No Peace In The Middle East Until ISIS Is Defeated And Iraq And Syria Fight Civil Wars

By Sal Bommarito

Looking medium to long-term, two things must transpire before there can be a lasting peace in the Middle East: ISIS hostilities need to end, and inevitable civil wars will have to run their course. Peace will not be easy to sustain given the volatility of the region and the conflicting elements that that pit Arab nations against each other.

Defeating ISIS is not possible without some sort of ground support provided by a well-trained and enthusiastic force. ISIS fighters need to be rooted out of their comfort zones, primarily urban areas among noncombatants. The best protection for ISIS insurgents is a human shield. The specter of collateral damage is completely anathema to the U.S. Only with ground forces, as opposed to air strikes, can ISIS be killed without significant innocent casualties.

The U.S. could put well-qualified soldiers on the ground, but the president has ruled out this option publicly. Yet, ground troops must confront ISIS and expose them to air strikes to make any significant headway in this war. Alternatively, Arab nations could provide foot soldiers. Few are optimistic that Iraqi forces are up to the task. Early battles with ISIS were lost, Iraqi soldiers fled and the enemy’s confidence surged.

Supposedly, Iraqi Shiites and militias are being trained to conduct offensives throughout country. From my vantage point, these initiatives will be anything but successful. For one thing, Shiites will be fighting in Sunni territory. The support of local groups will not be great, and the enthusiasm and dedication of Iraqi troops is questionable to say the least.

A spirit of patriotism and nationalism is not evident among the Iraqi fighters. Frankly, they are probably unwilling to fight in close quarters with the more aggressive ISIS insurgents. Kurdish forces are another story. They are anxious to engage with the enemy and have proven they can win battles. Unfortunately, there are not that many Kurdish soldiers in total, and certain Arab nations such as Turkey are concerned about Kurdish aspiration for independence.

The defeat of ISIS is not a sure bet even in the long run without ground support. Nevertheless, chances are the phenomenon known as ISIS will dissipate over time as fighters become war-weary. The caliphate will not come together as there is little chance that ISIS has the resources or the governing acumen to sustain a new nation. But, ISIS combatants will still be armed, dangerous and aggressive towards Shiites and non-Arabs. They will linger and likely form tribal arrangements in rural areas of Iraq and Syria.

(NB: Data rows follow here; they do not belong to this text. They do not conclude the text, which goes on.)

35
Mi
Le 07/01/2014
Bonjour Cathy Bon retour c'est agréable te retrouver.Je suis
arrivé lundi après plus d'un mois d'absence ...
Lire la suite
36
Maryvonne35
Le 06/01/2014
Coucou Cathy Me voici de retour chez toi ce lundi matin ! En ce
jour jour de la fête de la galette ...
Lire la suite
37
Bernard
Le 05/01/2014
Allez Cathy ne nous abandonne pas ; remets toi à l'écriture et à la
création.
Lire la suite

The aforementioned is important because former ISIS fighters could become the backbone of the Sunni opposition in Iraq. Even after ISIS hostilities end, former insurgents would surely be supportive of their Sunni brothers and sisters. Conversely, Shiites will continue to oppress Sunnis inflaming an all-out civil war. There will be no lasting peace unless a Shiite tyrant takes control and beats down Sunni and ISIS rebels. It is highly improbable that the U.S. will be willing to assist in another nation-building adventure.

In Syria, the situation after the ISIS phenomenon fizzles out is much different. Nearly every interested party, with the exception of Iran and Russia will work towards the ouster of Bashar al-Assad. Unseating the despot will be the highest priority of Syrian rebels (including ISIS holdovers), Saudi Arabia, Iraq, Turkey, Jordan, Israel and the balance of the Sunni world.

The forecast is grim. It is worse than it should be because defeating ISIS, or at least neutralizing it is far down the road based upon the current battle plan. And, after ISIS is neutralized, Middle East hotspots, Iraq and Syria, will need to fight a civil war.